So happy for you! Can't wait to meet him or her someday!

sherri lynn said...

Darby this post brought tears to my eyes!! I love that you spent the first few minutes of this wonderful news and a new journey of your life praising God.. you are such a godly example my friend! I can't even begin to tell you how happy I am for you!! When I saw your special delivery pictures I about died!! You will best the best momma!! Sooooo happy for you my friend!!

Emily said...

<3 <3 <3 <3 <3
What a blessing the little peep is. :) SO happy for y'all. GOD IS SO GOOD.
Thanks for sharing your touching story sister. DZLAM.

Laura Darling said...

I am so happy for you guys! This is wonderful news and your post announcing it was just darling!

Myra said...

I literally have tears in my eyes! It's beautiful how God's timing works. I will continue to keep you all in my prayers as you begin your newest journey, love! Please remember to keep praying for those who are still struggling!

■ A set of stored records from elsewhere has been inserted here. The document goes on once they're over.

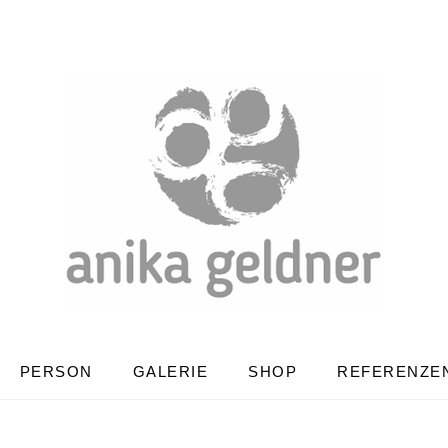
PERSON
GALERIE
SHOP
REFERENZE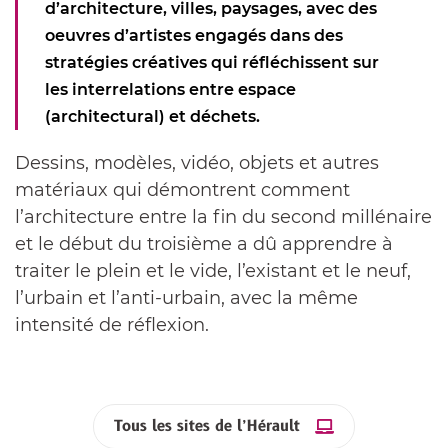
d’architecture, villes, paysages, avec des
oeuvres d’artistes engagés dans des
stratégies créatives qui réfléchissent sur
les interrelations entre espace
(architectural) et déchets.
Dessins, modèles, vidéo, objets et autres
matériaux qui démontrent comment
l’architecture entre la fin du second millénaire
et le début du troisième a dû apprendre à
traiter le plein et le vide, l’existant et le neuf,
l’urbain et l’anti-urbain, avec la même
intensité de réflexion.
Tous les sites de l’Hérault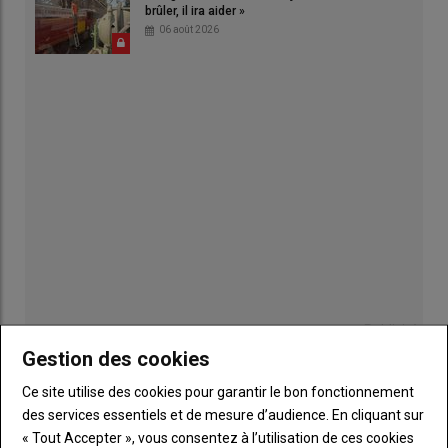
brûler, il ira aider »
06 août 2026
Publicité
Gestion des cookies
Ce site utilise des cookies pour garantir le bon fonctionnement
des services essentiels et de mesure d’audience. En cliquant sur
Sous-
Vous êtes abonné(e)
« Tout Accepter », vous consentez à l’utilisation de ces cookies
titre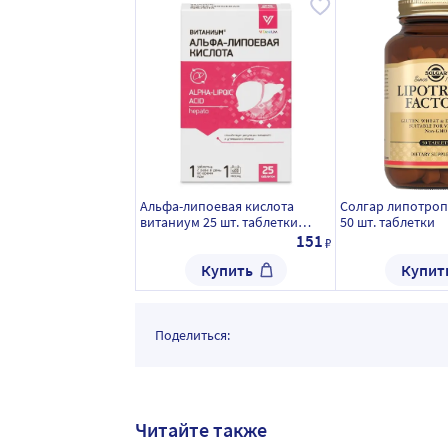
Альфа-липоевая кислота
Солгар липотро
витаниум 25 шт. таблетки
50 шт. таблетки
массой 360 мг
151
₽
Купить
Купит
Поделиться:
Читайте также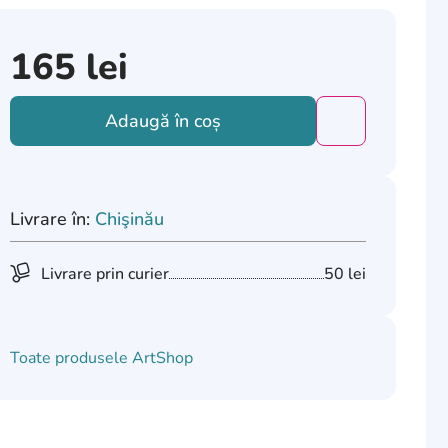
165
lei
Adaugă în coș
Добавить това
Livrare în:
Chişinău
Livrare prin curier
50 lei
Toate produsele
ArtShop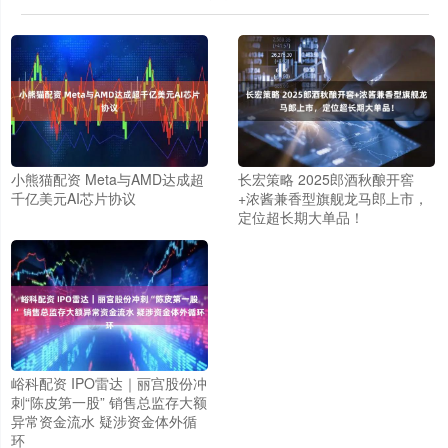
小熊猫配资 Meta与AMD达成超
长宏策略 2025郎酒秋酿开窖
千亿美元AI芯片协议
+浓酱兼香型旗舰龙马郎上市，
定位超长期大单品！
峪科配资 IPO雷达｜丽宫股份冲
刺“陈皮第一股” 销售总监存大额
异常资金流水 疑涉资金体外循
环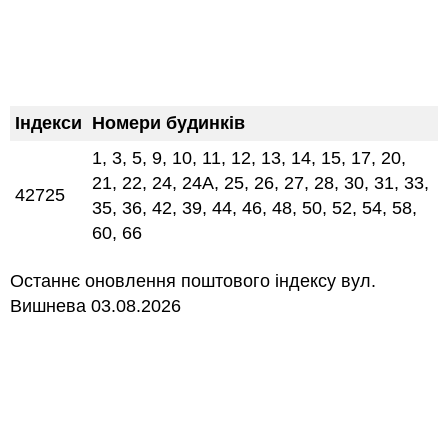
Індекси
Номери будинків
1, 3, 5, 9, 10, 11, 12, 13, 14, 15, 17, 20,
21, 22, 24, 24А, 25, 26, 27, 28, 30, 31, 33,
42725
35, 36, 42, 39, 44, 46, 48, 50, 52, 54, 58,
60, 66
Останнє оновлення поштового індексу вул.
Вишнева 03.08.2026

ari @whatarisaid.wordpress.com said...

Aw Darby, I am SO happy for you and what a sweet, thoughtful way to tell your husband. I am so excited for you, I know you're going to be a wonderful mother too!

Heidi said...

Your baby is going to be sooo loved! That is so sweet how you told your husband. Maybe the wine tasting was for celebration. :)

Eliza said...

Oh my, this was such a sweet emotional post. I struggled with this but no where near as long. I can't even imagine the pain as I only got a tiny taste of it. And that tiny taste was enough for me to never ever wish that pain on anyone ever. I've wondered over the past few years if this was something you were struggling with. I remember one of your comments on my blog when I was first pregnant with Cruze and you mentioned that you couldn't wait for your announcement one day. My mind went back to that comment time and time again for almost two and a half years. I was waiting for your announcement too. So so happy for you Darby! You are going to make the most amazing mother and trust me, the best is yet to come.

Bet said...

Darby,
I'm so happy for Phil and you!!! xoxoxo

Britt R said...

The photos were beyond beautiful and amazing! I am so happy for y'all ! Baby Hawley is going to be so loved!!

Pamela Graves said...

So very happy for you - praying for easy months ahead while you await your sweet bundle of joy!

Jamie said...

I've got some seriously wet tears in my eyes Darby! Congratulations, dear! I'll pray for a healthy pregnancy and a healthy baby - you so deserve both. :)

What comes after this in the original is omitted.